Recorded data:
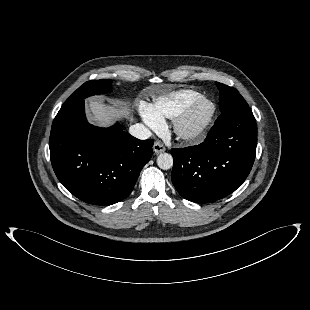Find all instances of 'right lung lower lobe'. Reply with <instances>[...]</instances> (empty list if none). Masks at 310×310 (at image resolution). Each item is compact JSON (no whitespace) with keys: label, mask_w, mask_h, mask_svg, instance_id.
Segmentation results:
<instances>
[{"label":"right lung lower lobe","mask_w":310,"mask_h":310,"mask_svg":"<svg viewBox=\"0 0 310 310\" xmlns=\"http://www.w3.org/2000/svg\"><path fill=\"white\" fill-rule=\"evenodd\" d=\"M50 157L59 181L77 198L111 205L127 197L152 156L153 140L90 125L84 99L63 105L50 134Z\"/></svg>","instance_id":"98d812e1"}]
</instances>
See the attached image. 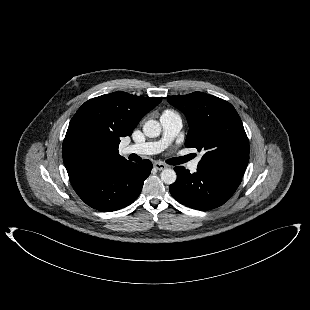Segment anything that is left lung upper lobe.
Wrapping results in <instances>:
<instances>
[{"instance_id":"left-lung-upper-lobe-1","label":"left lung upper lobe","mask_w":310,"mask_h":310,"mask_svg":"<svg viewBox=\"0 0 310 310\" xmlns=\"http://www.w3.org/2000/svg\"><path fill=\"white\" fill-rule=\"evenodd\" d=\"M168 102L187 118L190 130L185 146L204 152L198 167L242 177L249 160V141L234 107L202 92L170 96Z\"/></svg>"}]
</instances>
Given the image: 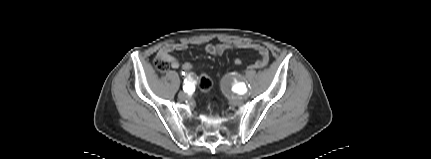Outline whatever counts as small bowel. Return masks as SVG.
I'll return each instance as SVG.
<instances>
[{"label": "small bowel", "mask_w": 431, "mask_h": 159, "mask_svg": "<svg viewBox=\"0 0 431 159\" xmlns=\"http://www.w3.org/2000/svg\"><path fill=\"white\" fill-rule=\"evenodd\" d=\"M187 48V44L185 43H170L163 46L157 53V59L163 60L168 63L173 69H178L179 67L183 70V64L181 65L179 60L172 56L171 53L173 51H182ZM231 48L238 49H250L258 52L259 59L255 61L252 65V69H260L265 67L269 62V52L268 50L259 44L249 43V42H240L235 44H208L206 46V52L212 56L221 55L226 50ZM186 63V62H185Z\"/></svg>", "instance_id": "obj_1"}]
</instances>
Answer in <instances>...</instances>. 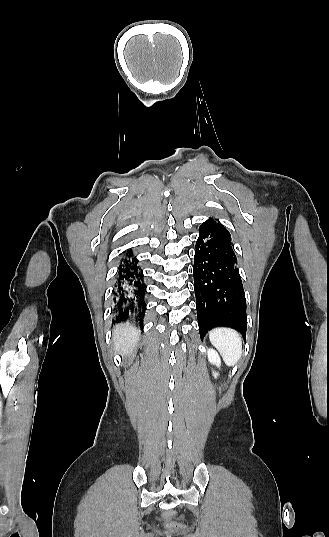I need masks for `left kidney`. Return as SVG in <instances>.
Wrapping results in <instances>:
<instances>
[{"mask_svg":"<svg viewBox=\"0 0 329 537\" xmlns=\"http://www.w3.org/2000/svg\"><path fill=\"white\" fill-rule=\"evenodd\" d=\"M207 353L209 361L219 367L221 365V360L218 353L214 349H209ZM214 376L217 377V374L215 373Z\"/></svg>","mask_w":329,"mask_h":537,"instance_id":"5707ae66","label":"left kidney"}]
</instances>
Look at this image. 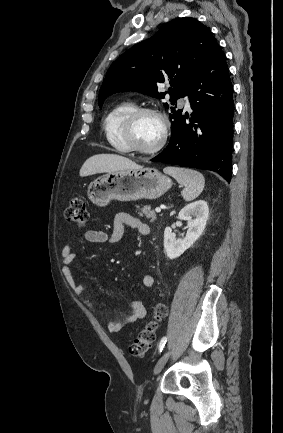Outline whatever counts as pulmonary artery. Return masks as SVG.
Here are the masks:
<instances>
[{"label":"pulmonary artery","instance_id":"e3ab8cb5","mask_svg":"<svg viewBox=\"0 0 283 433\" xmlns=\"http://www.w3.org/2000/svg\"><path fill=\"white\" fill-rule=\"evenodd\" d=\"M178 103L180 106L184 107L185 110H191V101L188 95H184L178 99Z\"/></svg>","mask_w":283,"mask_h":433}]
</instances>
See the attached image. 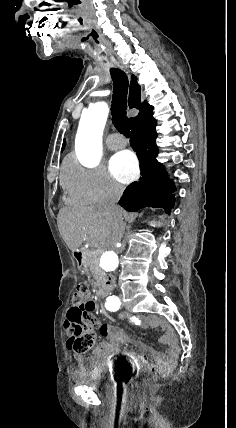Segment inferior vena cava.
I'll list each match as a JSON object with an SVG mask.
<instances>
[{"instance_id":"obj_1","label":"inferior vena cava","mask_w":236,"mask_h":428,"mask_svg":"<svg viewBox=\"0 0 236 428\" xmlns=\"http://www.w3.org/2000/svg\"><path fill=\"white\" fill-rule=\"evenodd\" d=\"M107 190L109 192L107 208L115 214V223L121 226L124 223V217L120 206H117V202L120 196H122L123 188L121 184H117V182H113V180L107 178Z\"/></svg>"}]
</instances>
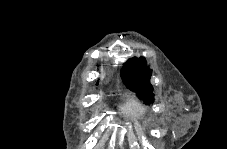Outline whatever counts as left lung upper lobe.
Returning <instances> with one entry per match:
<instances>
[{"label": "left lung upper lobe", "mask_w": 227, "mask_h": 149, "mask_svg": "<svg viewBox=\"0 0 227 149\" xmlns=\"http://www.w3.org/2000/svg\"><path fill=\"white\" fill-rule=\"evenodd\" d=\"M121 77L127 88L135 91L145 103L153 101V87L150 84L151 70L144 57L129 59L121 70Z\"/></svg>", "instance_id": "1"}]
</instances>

[EXERCISE DIRECTIONS]:
Give back exactly, and only, the lines from the one holding "Outline whatever counts as left" through the last line of the entries, with every picture omitted.

[EXERCISE RESULT]:
Outline whatever counts as left lung upper lobe.
Returning <instances> with one entry per match:
<instances>
[{"label": "left lung upper lobe", "mask_w": 227, "mask_h": 149, "mask_svg": "<svg viewBox=\"0 0 227 149\" xmlns=\"http://www.w3.org/2000/svg\"><path fill=\"white\" fill-rule=\"evenodd\" d=\"M121 77L127 88L135 91L145 103L153 101V87L150 84L151 70L144 57L129 59L121 70Z\"/></svg>", "instance_id": "1"}]
</instances>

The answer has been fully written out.